安彦忠彦先生の『「コンピテンシー・ベース」を超える授業づくり』③(2019年2月3日)
2018年末の記事で、本ブログの内容等を少し変えていきたいという旨を宣言しています。
そして、2019年初めの記事で、なぜそうするのかという理由をつづりました。
安彦先生は、教育の目的が「望ましい主体を形成すること」、つまりは、人格形成にあるとしています。その上で、2014年4月4日に公表された「育成すべき資質・能力を踏まえた教育目標・内容と評価の在り方に関する検討会」(次期学習指導要領の在り方を検討してきた有識者会議)の名称にもある「育成すべき資質・能力」の中の「資質」という用語に注目しています。
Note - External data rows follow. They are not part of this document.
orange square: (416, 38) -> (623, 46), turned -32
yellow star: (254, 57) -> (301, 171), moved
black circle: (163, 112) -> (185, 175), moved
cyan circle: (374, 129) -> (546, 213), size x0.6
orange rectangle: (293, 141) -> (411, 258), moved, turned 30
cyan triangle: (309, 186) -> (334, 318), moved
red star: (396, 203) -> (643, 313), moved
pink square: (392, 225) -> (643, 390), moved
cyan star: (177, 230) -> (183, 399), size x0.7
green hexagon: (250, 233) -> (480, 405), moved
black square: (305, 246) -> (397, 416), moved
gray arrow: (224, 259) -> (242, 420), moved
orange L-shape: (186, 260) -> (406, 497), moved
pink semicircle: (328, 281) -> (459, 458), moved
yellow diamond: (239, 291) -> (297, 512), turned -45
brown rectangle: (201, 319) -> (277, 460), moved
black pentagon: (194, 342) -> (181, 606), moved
にもかかわらず、この「資質」という用語が、検討会において厳密な定義もなされず、用語法の議論も深まらなったということに疑問を持たれています。
筆者は「資質=生まれつきの性質や才能、資性、天性」(広辞苑)という辞書的定義からして、「もって生まれた資源としての性質」という理解の下で、「後天的に身につけさせるために、教え育てること」が可能な「能力」とは異なり、「生来の性質で、中には磨かないと外へ明瞭に表れないもの」もありますから、明確に「能力」のようなペーパー・テストで測れるものとは異なり、「面接」「口頭試問」などで見て取るものである、と区分しようとしたのですが、改正教育基本法の第一条の、「教育の目的」規定の中で「教育は、人格の完成を目指し、平和で民主的な国家及び社会の形成者として必要な資質を備えた」という文言のように、それが能力的なものを含む広義に使われていることもあり、厳密に使い分けることは避けたのです。
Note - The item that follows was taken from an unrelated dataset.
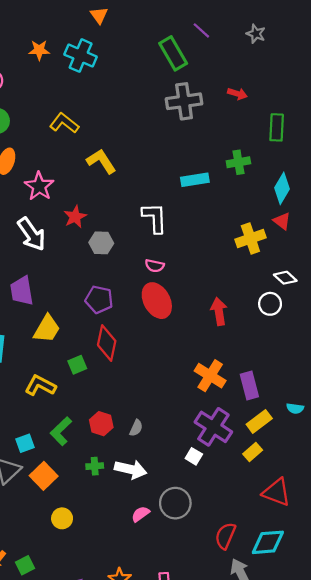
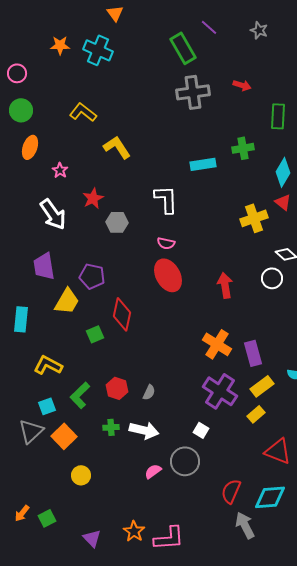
pink star: (39, 186) -> (60, 170), size x0.6
purple pentagon: (99, 299) -> (92, 276), moved
yellow L-shape: (40, 386) -> (48, 365), moved
white square: (194, 456) -> (201, 430), moved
上記のような事情を鑑みながらも、安彦先生はこう述べます。
実際に「資質」を「能力」と区別しないと、どうしても「能力」の検討ばかりに偏して、「人間性・特性・個性・性格」などといった「資質」固有の部分の吟味がおろそかになる傾向があります。そこを政治家に、人間性などに絡んだ「道徳教育」が軽視されていると横槍を入れられて、かえって望ましくない状況を生んでしまう、といった経緯を繰り返してきたようにも思います。この「資質」こそ「人格」と不可分の部分であり、もう少し正面から専門的に議論すべきなので、これを少し「人格」面から考えてみたいのです。
まず、「能力」と「学力」の異同を明確にするのですが、これらの語も「かなり適当に使われています」としつつ、「学力」が「「学校の教育課程で育てられる能力」であり、それ以上でもそれ以下でもない」、「子どもの「学力」を全体的かつ絶対的なものとして表しているわけではない」と見ます。
また、「筆者の言葉で逆に言えば、「学力の客観的対応物が教育課程」であり、「教育課程外で育った能力」は含まれていない、「能力」の育成には、「必ずしも教育課程に当たるものが必要である」とは言えない(「原っぱや川での遊びの中でも、また地域の行事等の中でも、様々の「能力」を身につけることができる))とします。
そして、単なる「能力」とは区別されたその学力を「理念学力」「測定学力」「形成学力」の三つの意味で区分します。